Aces on Bridge — Daily Columns

The Aces on Bridge: Sunday, November 10th, 2013

I have been playing for three years and I am not sure if I know what I am doing, but I am past the frustration-stress stage now. I think that a bridge guru like you could really help explain to us newbies how to think like a bridge player. As a suggestion, would you please include one beginner-intermediate question-and-answer in your column?

Back to Basics, White Plains, N.Y.

Good idea. I can't guarantee to do as you so nicely ask — but I hear you and will try to remember. So let me start by giving you a piece of general advice. When you are in the range for a one-no-trump opening but have a five-card suit, treat the hand as balanced and do open one no-trump. Equally, don't worry about a small doubleton. If your hand is balanced and that is the only flaw, start with one no-trump.

When I was dealt ♠ K-J-9-3,  A-K-Q-3,  10-8-5-4-2, ♣ –, I opened one diamond and was faced with a rebid problem over my partner’s call of two clubs. Would your decision about what to do differ depending on whether this was a game force or not?

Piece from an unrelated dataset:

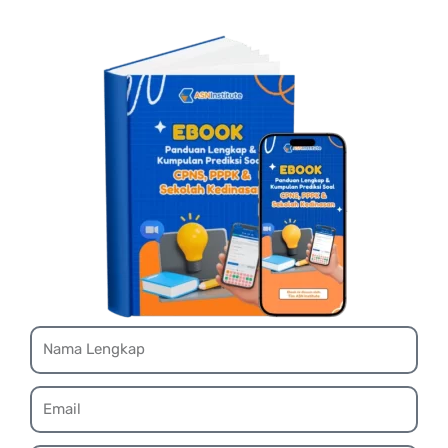
Name
Email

Four Square, Montreal, Canada

If two of a major shows extra strength here (and I believe it should), then two diamonds could be played simply as a catch-all with five plus diamonds, regardless of strength. I don’t have a good answer for you here, though, since the diamond suit is so weak. I might lie by bidding two hearts (planning to raise a bid in the fourth suit of two spades to three to show my length/strength). I’d rebid two no-trump with a 4-4-4-1 pattern, by the way, but not here.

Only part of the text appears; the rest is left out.